>>>
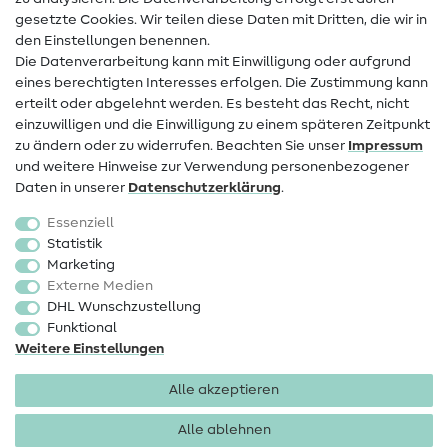
Infos zum Betreiberwechsel
gesetzte Cookies. Wir teilen diese Daten mit Dritten, die wir in
den Einstellungen benennen.
FAQ
Die Datenverarbeitung kann mit Einwilligung oder aufgrund
eines berechtigten Interesses erfolgen. Die Zustimmung kann
Widerrufsrecht
erteilt oder abgelehnt werden. Es besteht das Recht, nicht
Beliebt
einzuwilligen und die Einwilligung zu einem späteren Zeitpunkt
zu ändern oder zu widerrufen. Beachten Sie unser
Impressum
und weitere Hinweise zur Verwendung personenbezogener
Stoffe
Daten in unserer
Daten­schutz­erklärung
.
Nähzubehör
Essenziell
Sale
Statistik
Marketing
Schnittmuster
Externe Medien
DHL Wunschzustellung
Funktional
Weitere Einstellungen
Alle akzeptieren
Impressum
Datenschutz
AGB
Widerrufsbelehrung
Alle ablehnen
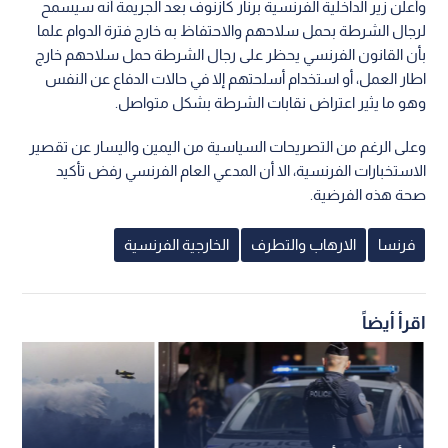
وأعلن زير الداخلية الفرنسية برنار كازنوف بعد الجريمة أنه سيسمح
لرجال الشرطة بحمل سلاحهم والاحتفاظ به خارج فترة الدوام علما
بأن القانون الفرنسي يحظر على رجال الشرطة حمل سلاحهم خارج
اطار العمل، أو استخدام أسلحتهم إلا في حالات الدفاع عن النفس
وهو ما يثير اعتراض نقابات الشرطة بشكل متواصل.
وعلى الرغم من التصريحات السياسية من اليمين واليسار عن تقصير
الاستخبارات الفرنسية، الا أن المدعي العام الفرنسي رفض تأكيد
صحة هذه الفرضية.
فرنسا
الارهاب والتطرف
الخارجية الفرنسية
اقرأ أيضاً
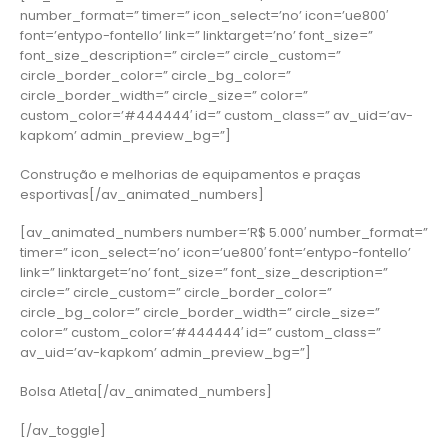
number_format=” timer=” icon_select=’no’ icon=’ue800′
font=’entypo-fontello’ link=” linktarget=’no’ font_size=”
font_size_description=” circle=” circle_custom=”
circle_border_color=” circle_bg_color=”
circle_border_width=” circle_size=” color=”
custom_color=’#444444′ id=” custom_class=” av_uid=’av-
kapkom’ admin_preview_bg=”]
Construção e melhorias de equipamentos e praças
esportivas[/av_animated_numbers]
[av_animated_numbers number=’R$ 5.000′ number_format=”
timer=” icon_select=’no’ icon=’ue800′ font=’entypo-fontello’
link=” linktarget=’no’ font_size=” font_size_description=”
circle=” circle_custom=” circle_border_color=”
circle_bg_color=” circle_border_width=” circle_size=”
color=” custom_color=’#444444′ id=” custom_class=”
av_uid=’av-kapkom’ admin_preview_bg=”]
Bolsa Atleta[/av_animated_numbers]
[/av_toggle]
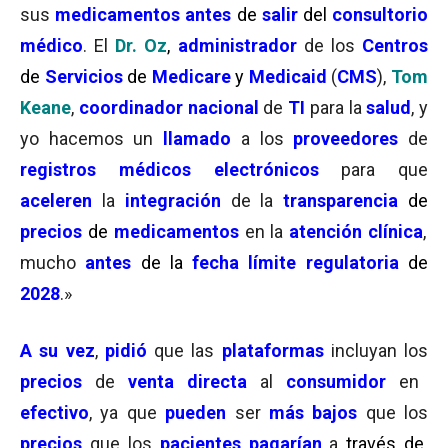
sus
medicamentos
antes
de
salir
del
consultorio
médico
. El
Dr. Oz
,
administrador
de los
Centros
de
Servicios
de
Medicare
y
Medicaid
(
CMS
),
Tom
Keane
,
coordinador nacional
de
TI
para la
salud
, y
yo hacemos un
llamado
a los
proveedores
de
registros médicos electrónicos
para que
aceleren
la
integración
de la
transparencia
de
precios
de
medicamentos
en la
atención clínica
,
mucho
antes
de la
fecha límite regulatoria
de
2028
.»
A su vez
,
pidió
que las
plataformas
incluyan los
precios
de
venta directa
al
consumidor
en
efectivo
, ya que
pueden
ser
más bajos
que los
precios
que los
pacientes pagarían
a
través de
<<<
What you have to do -
Each record must be quoted in full and exactly. Do not include the pictures.

Your solution -
Infos zum Betreiberwechsel
gesetzte Cookies. Wir teilen diese Daten mit Dritten, die wir in
den Einstellungen benennen.
FAQ
Die Datenverarbeitung kann mit Einwilligung oder aufgrund
eines berechtigten Interesses erfolgen. Die Zustimmung kann
Widerrufsrecht
erteilt oder abgelehnt werden. Es besteht das Recht, nicht
Beliebt
einzuwilligen und die Einwilligung zu einem späteren Zeitpunkt
zu ändern oder zu widerrufen. Beachten Sie unser
Impressum
und weitere Hinweise zur Verwendung personenbezogener
Stoffe
Daten in unserer
Daten­schutz­erklärung
.
Nähzubehör
Essenziell
Sale
Statistik
Marketing
Schnittmuster
Externe Medien
DHL Wunschzustellung
Funktional
Weitere Einstellungen
Alle akzeptieren
Impressum
Datenschutz
AGB
Widerrufsbelehrung
Alle ablehnen
وأعلن زير الداخلية الفرنسية برنار كازنوف بعد الجريمة أنه سيسمح
لرجال الشرطة بحمل سلاحهم والاحتفاظ به خارج فترة الدوام علما
بأن القانون الفرنسي يحظر على رجال الشرطة حمل سلاحهم خارج
اطار العمل، أو استخدام أسلحتهم إلا في حالات الدفاع عن النفس
وهو ما يثير اعتراض نقابات الشرطة بشكل متواصل.
وعلى الرغم من التصريحات السياسية من اليمين واليسار عن تقصير
الاستخبارات الفرنسية، الا أن المدعي العام الفرنسي رفض تأكيد
صحة هذه الفرضية.
فرنسا
الارهاب والتطرف
الخارجية الفرنسية
اقرأ أيضاً
number_format=” timer=” icon_select=’no’ icon=’ue800′
font=’entypo-fontello’ link=” linktarget=’no’ font_size=”
font_size_description=” circle=” circle_custom=”
circle_border_color=” circle_bg_color=”
circle_border_width=” circle_size=” color=”
custom_color=’#444444′ id=” custom_class=” av_uid=’av-
kapkom’ admin_preview_bg=”]
Construção e melhorias de equipamentos e praças
esportivas[/av_animated_numbers]
[av_animated_numbers number=’R$ 5.000′ number_format=”
timer=” icon_select=’no’ icon=’ue800′ font=’entypo-fontello’
link=” linktarget=’no’ font_size=” font_size_description=”
circle=” circle_custom=” circle_border_color=”
circle_bg_color=” circle_border_width=” circle_size=”
color=” custom_color=’#444444′ id=” custom_class=”
av_uid=’av-kapkom’ admin_preview_bg=”]
Bolsa Atleta[/av_animated_numbers]
[/av_toggle]
sus
medicamentos
antes
de
salir
del
consultorio
médico
. El
Dr. Oz
,
administrador
de los
Centros
de
Servicios
de
Medicare
y
Medicaid
(
CMS
),
Tom
Keane
,
coordinador nacional
de
TI
para la
salud
, y
yo hacemos un
llamado
a los
proveedores
de
registros médicos electrónicos
para que
aceleren
la
integración
de la
transparencia
de
precios
de
medicamentos
en la
atención clínica
,
mucho
antes
de la
fecha límite regulatoria
de
2028
.»
A su vez
,
pidió
que las
plataformas
incluyan los
precios
de
venta directa
al
consumidor
en
efectivo
, ya que
pueden
ser
más bajos
que los
precios
que los
pacientes pagarían
a
través de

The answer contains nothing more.